The variable z is complex. Each sample x[n] is weighted by z^(−n); negative-time samples carry positive powers of z, positive-time samples carry negative powers. The series converges only for z in some annulus — the region of convergence.

For causal signals (x[n] = 0 for n < 0), the bilateral and unilateral forms agree, and the ROC is the exterior of some disk |z| > r. The constant r is the magnitude of the largest pole.

Think of z^(−1) as a unit-delay operator: multiplying X(z) by z^(−1) corresponds to shifting the sequence one sample later. That single observation reduces difference equations to algebra.
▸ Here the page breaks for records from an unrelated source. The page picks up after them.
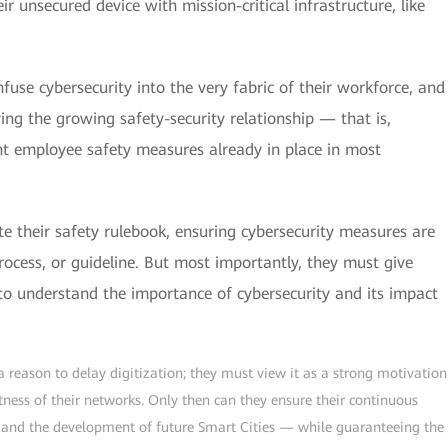
ir unsecured device with mission-critical infrastructure, like
nfuse cybersecurity into the very fabric of their workforce, and
ing the growing safety-security relationship — that is,
ent employee safety measures already in place in most
te their safety rulebook, ensuring cybersecurity measures are
rocess, or guideline. But most importantly, they must give
 to understand the importance of cybersecurity and its impact
 a reason to delay digitization; they must view it as a strong motivation
tness of their networks. Only then can they ensure their continuous
s and the development of future Smart Cities — while guaranteeing the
Why it linearises difference equations

The shift property is the engine. If the Z-transform of x[n] is X(z), then:

Z{x[n − 1]} = z^(−1) X(z) + x[−1]            (unilateral)
Z{x[n − k]} = z^(−k) X(z) + initial-condition terms

For a causal sequence (x[n] = 0 for n < 0) the initial-condition terms vanish, leaving the clean rule x[n − k] ⇄ z^(−k) X(z). A linear difference equation:

y[n] − a₁ y[n−1] − ... − aₚ y[n−p] = b₀ x[n] + b₁ x[n−1] + ... + bq x[n−q]

becomes a polynomial equation in z. The transfer function H(z) = Y(z)/X(z) is the rational function:

H(z) = (b₀ + b₁ z^(−1) + ... + bq z^(−q)) / (1 − a₁ z^(−1) − ... − aₚ z^(−p))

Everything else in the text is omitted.